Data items
........
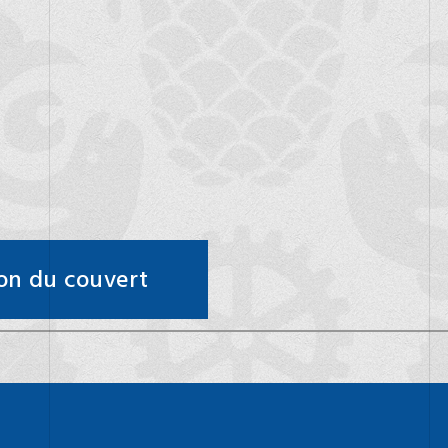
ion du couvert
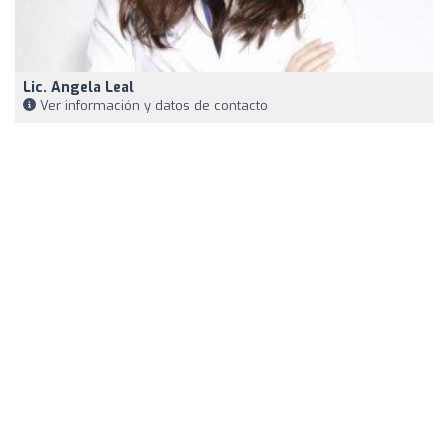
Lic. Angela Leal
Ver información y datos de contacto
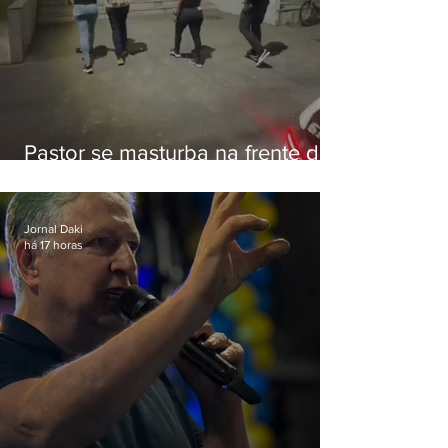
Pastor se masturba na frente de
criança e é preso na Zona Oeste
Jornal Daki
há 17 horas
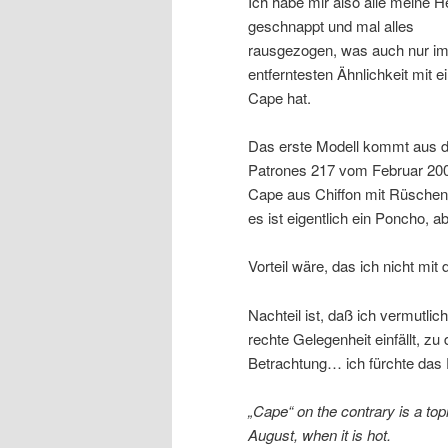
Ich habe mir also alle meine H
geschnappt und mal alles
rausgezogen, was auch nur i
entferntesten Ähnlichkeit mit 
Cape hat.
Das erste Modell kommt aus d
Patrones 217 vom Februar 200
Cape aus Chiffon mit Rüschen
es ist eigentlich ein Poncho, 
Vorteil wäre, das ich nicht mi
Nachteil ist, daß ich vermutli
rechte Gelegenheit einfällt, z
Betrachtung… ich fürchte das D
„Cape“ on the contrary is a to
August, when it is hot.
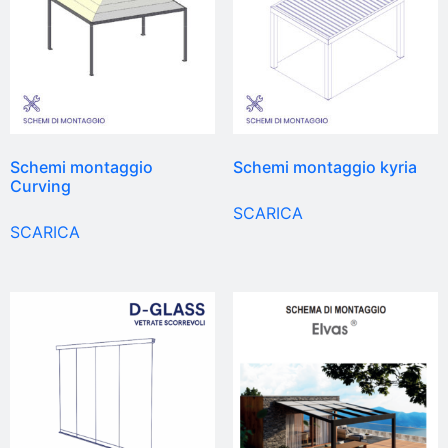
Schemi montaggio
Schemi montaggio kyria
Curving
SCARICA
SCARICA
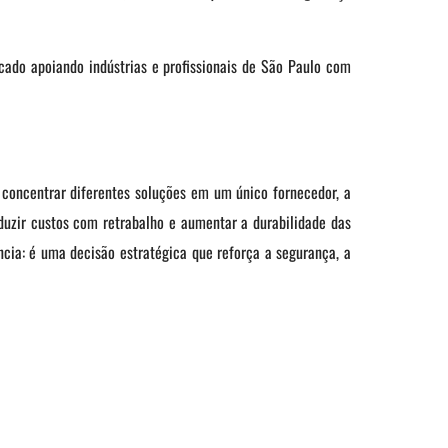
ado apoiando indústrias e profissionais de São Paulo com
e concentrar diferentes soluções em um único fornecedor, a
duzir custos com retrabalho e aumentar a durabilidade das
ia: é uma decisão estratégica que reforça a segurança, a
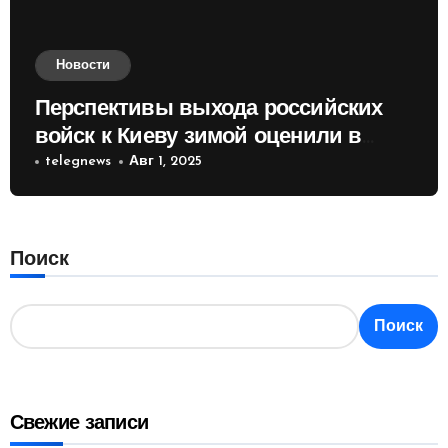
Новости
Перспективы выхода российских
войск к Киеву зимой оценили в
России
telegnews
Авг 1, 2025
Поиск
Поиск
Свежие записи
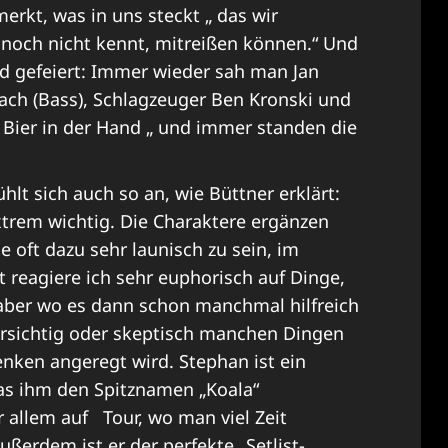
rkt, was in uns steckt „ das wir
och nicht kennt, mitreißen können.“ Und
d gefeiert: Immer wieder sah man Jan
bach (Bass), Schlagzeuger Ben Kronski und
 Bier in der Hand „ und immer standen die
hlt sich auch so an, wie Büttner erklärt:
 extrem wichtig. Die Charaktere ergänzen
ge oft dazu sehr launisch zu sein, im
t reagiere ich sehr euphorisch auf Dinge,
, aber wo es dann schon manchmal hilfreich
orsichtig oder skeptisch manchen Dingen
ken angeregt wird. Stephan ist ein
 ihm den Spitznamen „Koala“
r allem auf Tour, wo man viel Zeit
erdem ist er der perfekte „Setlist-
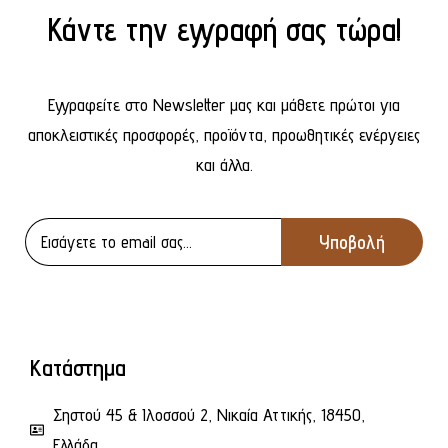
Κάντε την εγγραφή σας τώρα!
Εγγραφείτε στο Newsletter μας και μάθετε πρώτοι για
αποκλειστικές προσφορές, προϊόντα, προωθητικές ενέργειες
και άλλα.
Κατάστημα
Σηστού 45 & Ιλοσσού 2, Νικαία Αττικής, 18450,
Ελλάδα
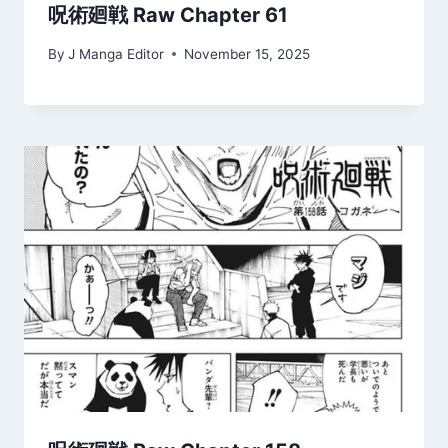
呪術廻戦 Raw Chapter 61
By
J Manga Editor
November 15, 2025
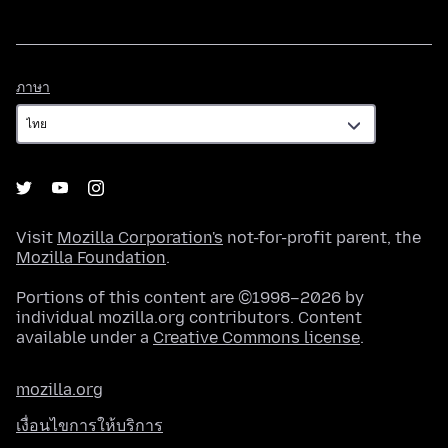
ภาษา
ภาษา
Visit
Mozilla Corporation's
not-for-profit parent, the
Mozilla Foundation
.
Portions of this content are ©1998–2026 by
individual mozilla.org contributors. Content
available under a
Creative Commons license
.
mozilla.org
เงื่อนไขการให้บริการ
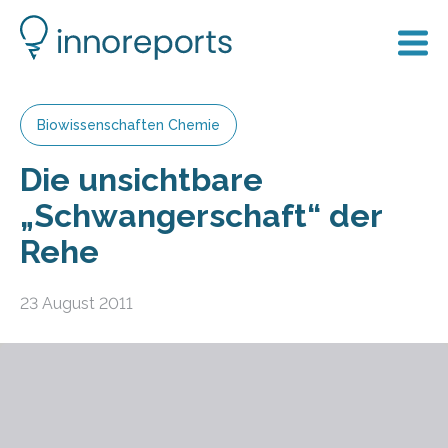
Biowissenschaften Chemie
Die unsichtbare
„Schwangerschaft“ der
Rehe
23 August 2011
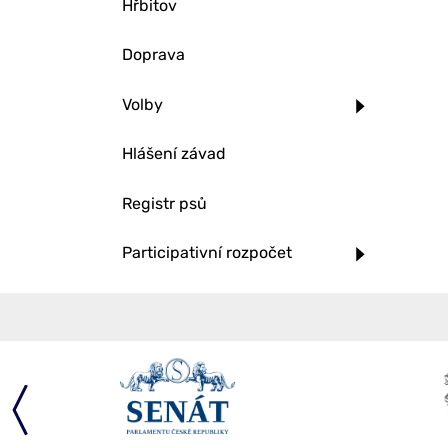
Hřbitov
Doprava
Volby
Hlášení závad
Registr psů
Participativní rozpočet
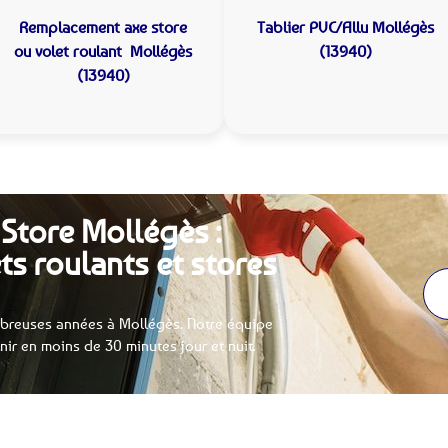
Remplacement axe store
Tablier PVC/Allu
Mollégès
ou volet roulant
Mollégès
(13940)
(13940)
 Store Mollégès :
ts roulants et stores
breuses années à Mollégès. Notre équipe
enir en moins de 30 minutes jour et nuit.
........
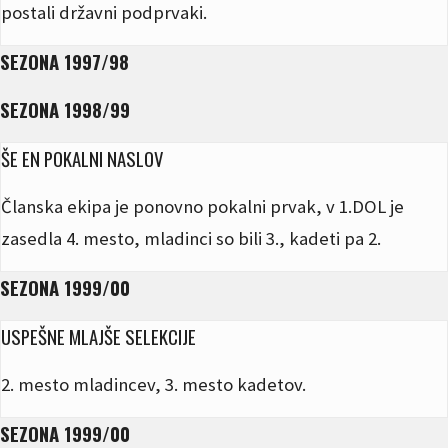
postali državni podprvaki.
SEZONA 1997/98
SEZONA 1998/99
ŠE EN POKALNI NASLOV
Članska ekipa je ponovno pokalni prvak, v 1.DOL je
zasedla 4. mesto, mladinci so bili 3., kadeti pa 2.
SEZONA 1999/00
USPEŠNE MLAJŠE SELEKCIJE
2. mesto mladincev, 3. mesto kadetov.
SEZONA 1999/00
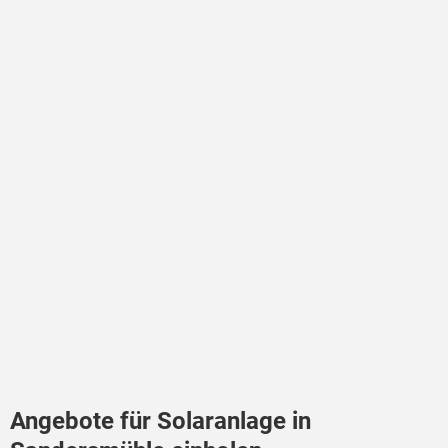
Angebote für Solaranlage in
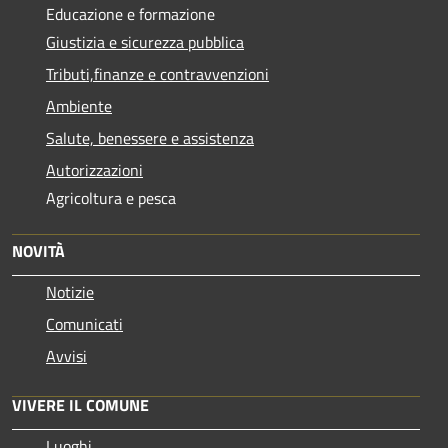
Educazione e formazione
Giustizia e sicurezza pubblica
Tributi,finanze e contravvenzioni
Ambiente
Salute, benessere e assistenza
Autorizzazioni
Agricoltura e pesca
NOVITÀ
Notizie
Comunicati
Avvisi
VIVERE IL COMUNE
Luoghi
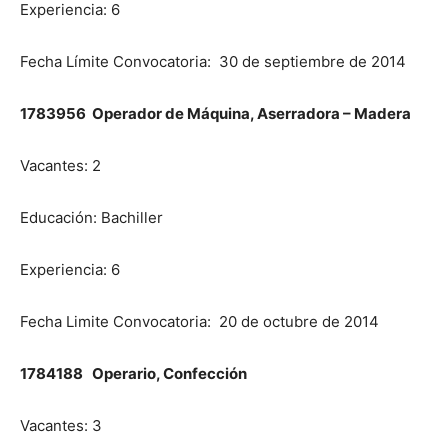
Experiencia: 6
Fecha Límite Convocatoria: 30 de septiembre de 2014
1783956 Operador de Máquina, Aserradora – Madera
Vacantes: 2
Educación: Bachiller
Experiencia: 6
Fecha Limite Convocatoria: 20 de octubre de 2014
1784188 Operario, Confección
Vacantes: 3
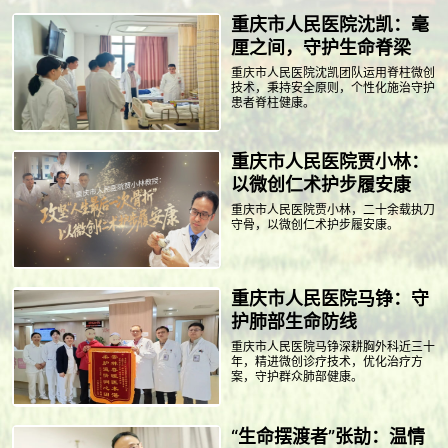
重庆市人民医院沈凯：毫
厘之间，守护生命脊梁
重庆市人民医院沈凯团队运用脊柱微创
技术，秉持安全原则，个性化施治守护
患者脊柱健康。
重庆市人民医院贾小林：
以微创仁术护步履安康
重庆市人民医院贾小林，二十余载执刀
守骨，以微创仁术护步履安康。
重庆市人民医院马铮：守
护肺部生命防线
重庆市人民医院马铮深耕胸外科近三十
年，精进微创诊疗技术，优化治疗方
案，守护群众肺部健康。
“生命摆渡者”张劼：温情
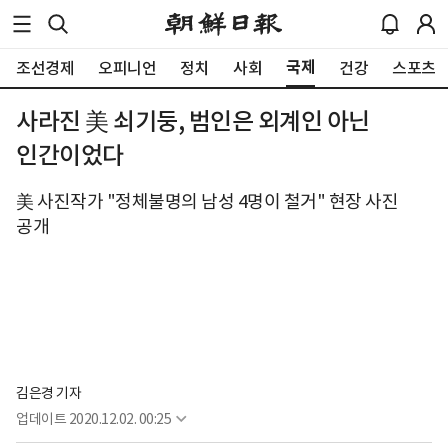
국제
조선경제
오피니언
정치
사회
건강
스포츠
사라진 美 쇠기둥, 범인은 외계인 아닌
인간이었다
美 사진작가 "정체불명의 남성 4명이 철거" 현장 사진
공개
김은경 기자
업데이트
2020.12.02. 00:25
........
TASK BRIEF: The lines you need are those with the word "SEZONA"; list them from the entries.

TASK ANSWER:
SEZONA 1997/98
SEZONA 1998/99
SEZONA 1999/00
SEZONA 1999/00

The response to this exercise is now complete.